**Exercise objective**: For this exercise, transcribe all the entries exactly as given and omit the images.

**Exercise data**:

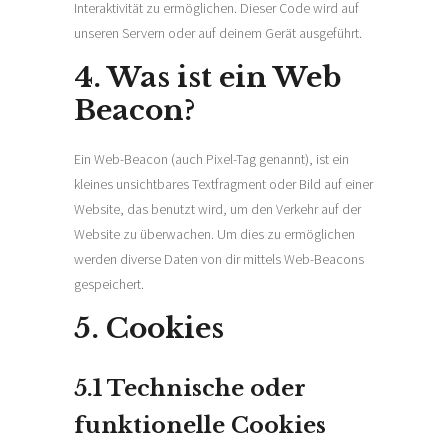
Interaktivität zu ermöglichen. Dieser Code wird auf
unseren Servern oder auf deinem Gerät ausgeführt.
4. Was ist ein Web
Beacon?
Ein Web-Beacon (auch Pixel-Tag genannt), ist ein
kleines unsichtbares Textfragment oder Bild auf einer
Website, das benutzt wird, um den Verkehr auf der
Website zu überwachen. Um dies zu ermöglichen
werden diverse Daten von dir mittels Web-Beacons
gespeichert.
5. Cookies
5.1 Technische oder
funktionelle Cookies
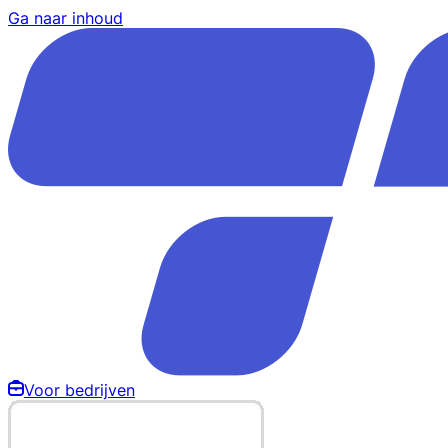
Ga naar inhoud
Voor bedrijven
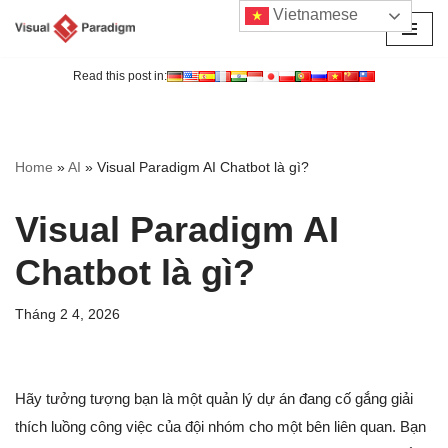
Vietnamese
Chuyển
tới
Read this post in:
nội
dung
Home
»
AI
»
Visual Paradigm AI Chatbot là gì?
Visual Paradigm AI
Chatbot là gì?
Tháng 2 4, 2026
Hãy tưởng tượng bạn là một quản lý dự án đang cố gắng giải
thích luồng công việc của đội nhóm cho một bên liên quan. Bạn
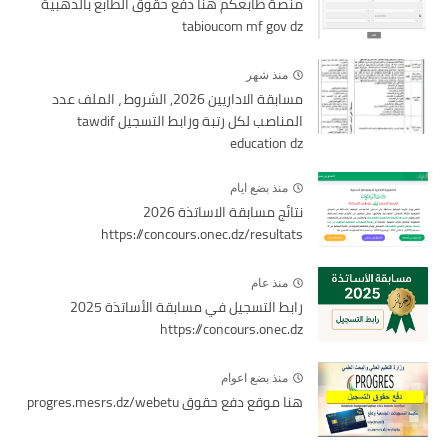
منصة طابعكم هنا دفع حقوق الطابع بالذهبية
tabioucom mf gov dz
منذ شهر
مسابقة الاداريين 2026, الشروط ، الملف عدد
المناصب لكل رتبة ورابط التسجيل tawdif
education dz
منذ بضع ايام
نتائج مسابقة الاساتذة 2026
https://concours.onec.dz/resultats
منذ عام
رابط التسجيل في مسابقة الأساتذة 2025
https://concours.onec.dz
منذ بضع اعوام
هنا موقع دفع حقوق progres.mesrs.dz/webetu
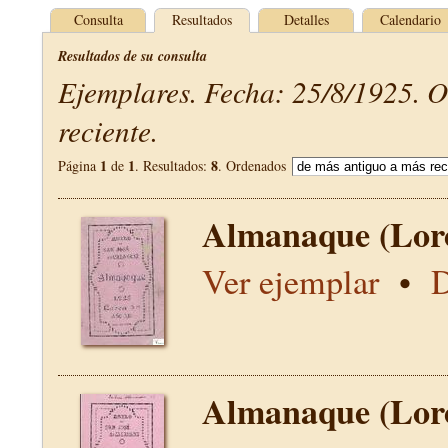
Consulta
Resultados
Detalles
Calendario
Resultados de su consulta
Ejemplares. Fecha: 25/8/1925. 
reciente.
1
1
8
Página
de
. Resultados:
. Ordenados
Almanaque (Lor
Ver ejemplar
•
D
Almanaque (Lor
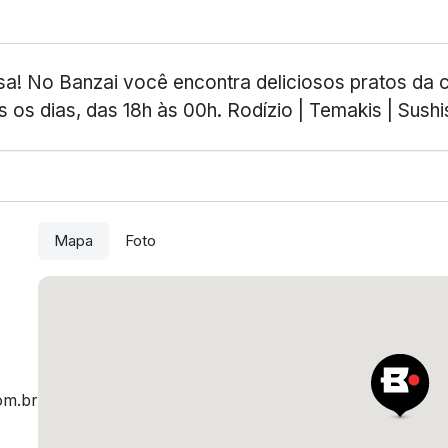
! No Banzai você encontra deliciosos pratos da cu
os dias, das 18h às 00h. Rodízio | Temakis | Sushi
Mapa
Foto
om.br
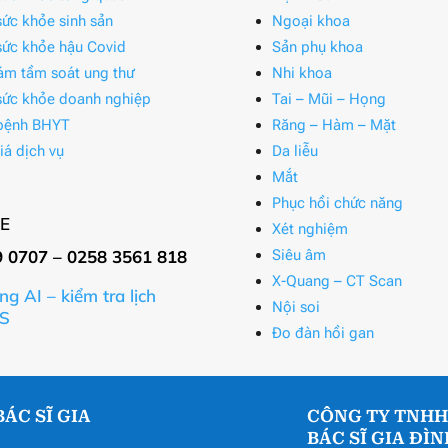
ức khỏe sinh sản
Ngoại khoa
ức khỏe hậu Covid
Sản phụ khoa
ám tầm soát ung thư
Nhi khoa
ức khỏe doanh nghiệp
Tai – Mũi – Họng
bệnh BHYT
Răng – Hàm – Mặt
iá dịch vụ
Da liễu
Mắt
Phục hồi chức năng
E
Xét nghiệm
9 0707 – 0258 3561 818
Siêu âm
X-Quang – CT Scan
ng AI – kiểm tra lịch
Nội soi
S
Đo đàn hồi gan
ÁC SĨ GIA
CÔNG TY TNHH
BÁC SĨ GIA ĐÌ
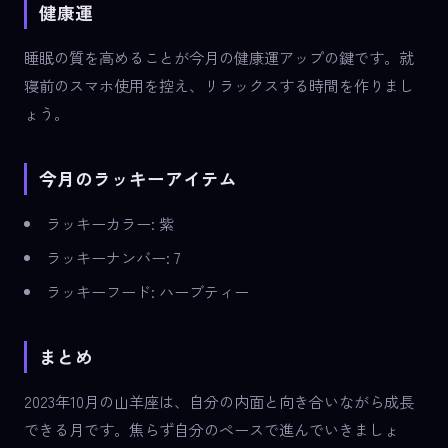
健康運
睡眠の質を高めることが今月の健康運アップの鍵です。就
寝前のスマホ使用を控え、リラックスする時間を作りまし
ょう。
今月のラッキーアイテム
ラッキーカラー: 紫
ラッキーナンバー: 7
ラッキーフード: ハーブティー
まとめ
2023年10月の山羊座は、自分の内面と向き合いながら成長
できる月です。焦らず自分のペースで進んでいきましょ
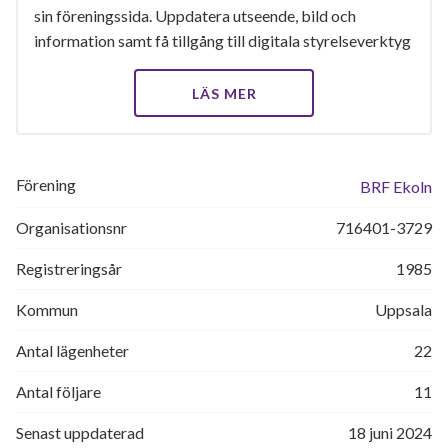
sin föreningssida. Uppdatera utseende, bild och
information samt få tillgång till digitala styrelseverktyg
LÄS MER
Förening
BRF Ekoln
Organisationsnr
716401-3729
Registreringsår
1985
Kommun
Uppsala
Antal lägenheter
22
Antal följare
11
Senast uppdaterad
18 juni 2024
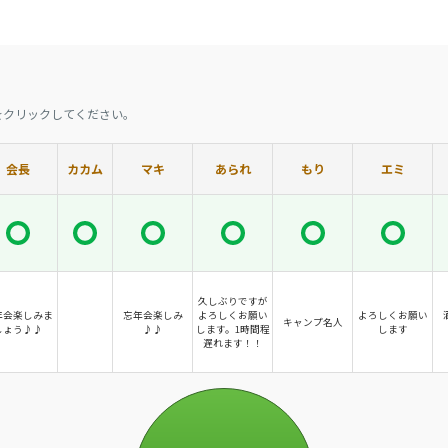
をクリックしてください。
会長
カカム
マキ
あられ
もり
エミ
久しぶりですが
年会楽しみま
忘年会楽しみ
よろしくお願い
よろしくお願い
キャンプ名人
しょう♪♪
♪♪
します。1時間程
します
遅れます！！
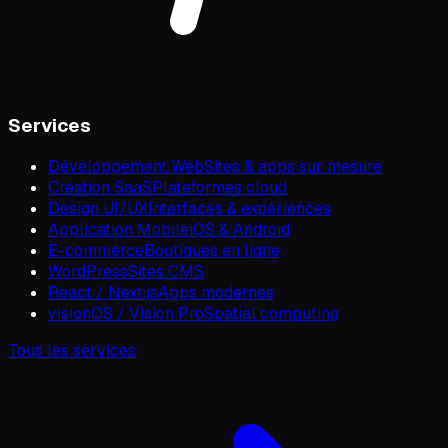
Services
Développement Web
Sites & apps sur mesure
Création SaaS
Plateformes cloud
Design UI/UX
Interfaces & expériences
Application Mobile
iOS & Android
E-commerce
Boutiques en ligne
WordPress
Sites CMS
React / Next.js
Apps modernes
visionOS / Vision Pro
Spatial computing
Tous les services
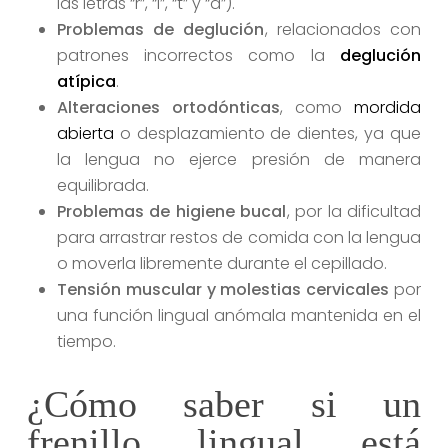
las letras “r”, “l”, “t” y “d”).
Problemas de deglución
, relacionados con
patrones incorrectos como la
deglución
atípica
.
Alteraciones ortodónticas
, como
mordida
abierta
o desplazamiento de dientes, ya que
la lengua no ejerce presión de manera
equilibrada.
Problemas de higiene bucal
, por la dificultad
para arrastrar restos de comida con la lengua
o moverla libremente durante el cepillado.
Tensión muscular y molestias cervicales
por
una función lingual anómala mantenida en el
tiempo.
¿Cómo saber si un
frenillo lingual está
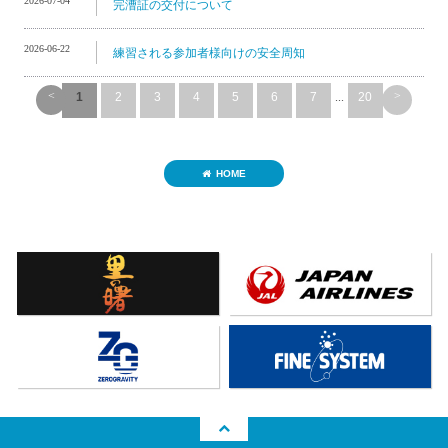
2026-07-04
完漕証の交付について
2026-06-22
練習される参加者様向けの安全周知
<
>
1
2
3
4
5
6
7
...
20
HOME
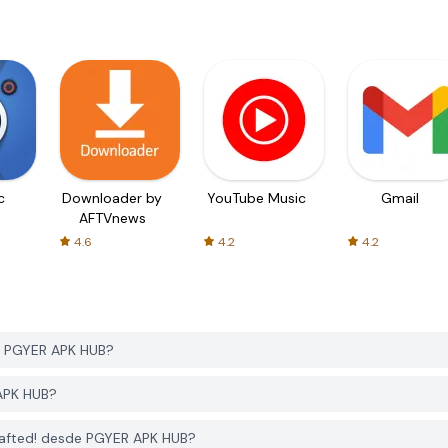
c
Downloader by
YouTube Music
Gmail
AFTVnews
4.6
4.2
4.2
e PGYER APK HUB?
 APK HUB?
rafted! desde PGYER APK HUB?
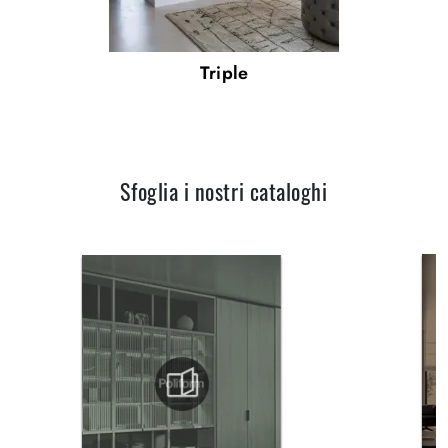
Triple
Sfoglia i nostri cataloghi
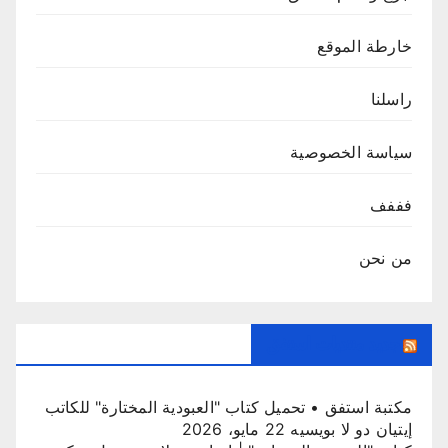
خارطة الموقع
راسلنا
سياسة الخصوصية
فففف
من نحن
جديد منتديات استفق
مكتبة استفق • تحميل كتاب "العبودية المختارة" للكاتب
إيتيان دو لا بويسيه
22 مايو، 2026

**Problem solution**:
Interaktivität zu ermöglichen. Dieser Code wird auf
unseren Servern oder auf deinem Gerät ausgeführt.
4. Was ist ein Web
Beacon?
Ein Web-Beacon (auch Pixel-Tag genannt), ist ein
kleines unsichtbares Textfragment oder Bild auf einer
Website, das benutzt wird, um den Verkehr auf der
Website zu überwachen. Um dies zu ermöglichen
werden diverse Daten von dir mittels Web-Beacons
gespeichert.
5. Cookies
5.1 Technische oder
funktionelle Cookies
Ga naar inhoud
Voor bedrijven
Vietnamese
Chuyển
tới
Read this post in:
nội
dung
Home
»
AI
»
Visual Paradigm AI Chatbot là gì?
Visual Paradigm AI
Chatbot là gì?
Tháng 2 4, 2026
Hãy tưởng tượng bạn là một quản lý dự án đang cố gắng giải
thích luồng công việc của đội nhóm cho một bên liên quan. Bạn
منصة طابعكم هنا دفع حقوق الطابع بالذهبية
tabioucom mf gov dz
منذ شهر
مسابقة الاداريين 2026, الشروط ، الملف عدد
المناصب لكل رتبة ورابط التسجيل tawdif
education dz
منذ بضع ايام
نتائج مسابقة الاساتذة 2026
https://concours.onec.dz/resultats
منذ عام
رابط التسجيل في مسابقة الأساتذة 2025
https://concours.onec.dz
منذ بضع اعوام
هنا موقع دفع حقوق progres.mesrs.dz/webetu
Consulta
Resultados
Detalles
Calendario
Resultados de su consulta
Ejemplares. Fecha: 25/8/1925. 
reciente.
1
1
8
Página
de
. Resultados:
. Ordenados
Almanaque (Lor
Ver ejemplar
•
D
Almanaque (Lor
! No Banzai você encontra deliciosos pratos da cu
os dias, das 18h às 00h. Rodízio | Temakis | Sushi
Mapa
Foto
om.br
ức khỏe sinh sản
Ngoại khoa
ức khỏe hậu Covid
Sản phụ khoa
ám tầm soát ung thư
Nhi khoa
ức khỏe doanh nghiệp
Tai – Mũi – Họng
bệnh BHYT
Răng – Hàm – Mặt
iá dịch vụ
Da liễu
Mắt
Phục hồi chức năng
E
Xét nghiệm
9 0707 – 0258 3561 818
Siêu âm
X-Quang – CT Scan
ng AI – kiểm tra lịch
Nội soi
S
Đo đàn hồi gan
ÁC SĨ GIA
CÔNG TY TNHH
BÁC SĨ GIA ĐÌ
健康運
睡眠の質を高めることが今月の健康運アップの鍵です。就
寝前のスマホ使用を控え、リラックスする時間を作りまし
ょう。
今月のラッキーアイテム
ラッキーカラー: 紫
ラッキーナンバー: 7
ラッキーフード: ハーブティー
まとめ
2023年10月の山羊座は、自分の内面と向き合いながら成長
できる月です。焦らず自分のペースで進んでいきましょ
sin föreningssida. Uppdatera utseende, bild och
information samt få tillgång till digitala styrelseverktyg
LÄS MER
Förening
BRF Ekoln
Organisationsnr
716401-3729
Registreringsår
1985
Kommun
Uppsala
Antal lägenheter
22
Antal följare
11
Senast uppdaterad
18 juni 2024
をクリックしてください。
会長
カカム
マキ
あられ
もり
エミ
久しぶりですが
年会楽しみま
忘年会楽しみ
よろしくお願い
よろしくお願い
キャンプ名人
しょう♪♪
♪♪
します。1時間程
します
遅れます！！
Services
Développement Web
Sites & apps sur mesure
Création SaaS
Plateformes cloud
Design UI/UX
Interfaces & expériences
Application Mobile
iOS & Android
E-commerce
Boutiques en ligne
WordPress
Sites CMS
React / Next.js
Apps modernes
visionOS / Vision Pro
Spatial computing
Tous les services
las letras “r”, “l”, “t” y “d”).
Problemas de deglución
, relacionados con
patrones incorrectos como la
deglución
atípica
.
Alteraciones ortodónticas
, como
mordida
abierta
o desplazamiento de dientes, ya que
la lengua no ejerce presión de manera
equilibrada.
Problemas de higiene bucal
, por la dificultad
para arrastrar restos de comida con la lengua
o moverla libremente durante el cepillado.
Tensión muscular y molestias cervicales
por
una función lingual anómala mantenida en el
tiempo.
¿Cómo saber si un
frenillo lingual está
2026-07-04
完漕証の交付について
2026-06-22
練習される参加者様向けの安全周知
<
>
1
2
3
4
5
6
7
...
20
HOME
c
Downloader by
YouTube Music
Gmail
AFTVnews
4.6
4.2
4.2
e PGYER APK HUB?
 APK HUB?
rafted! desde PGYER APK HUB?
Triple
Sfoglia i nostri cataloghi
خارطة الموقع
راسلنا
سياسة الخصوصية
فففف
من نحن
جديد منتديات استفق
مكتبة استفق • تحميل كتاب "العبودية المختارة" للكاتب
إيتيان دو لا بويسيه
22 مايو، 2026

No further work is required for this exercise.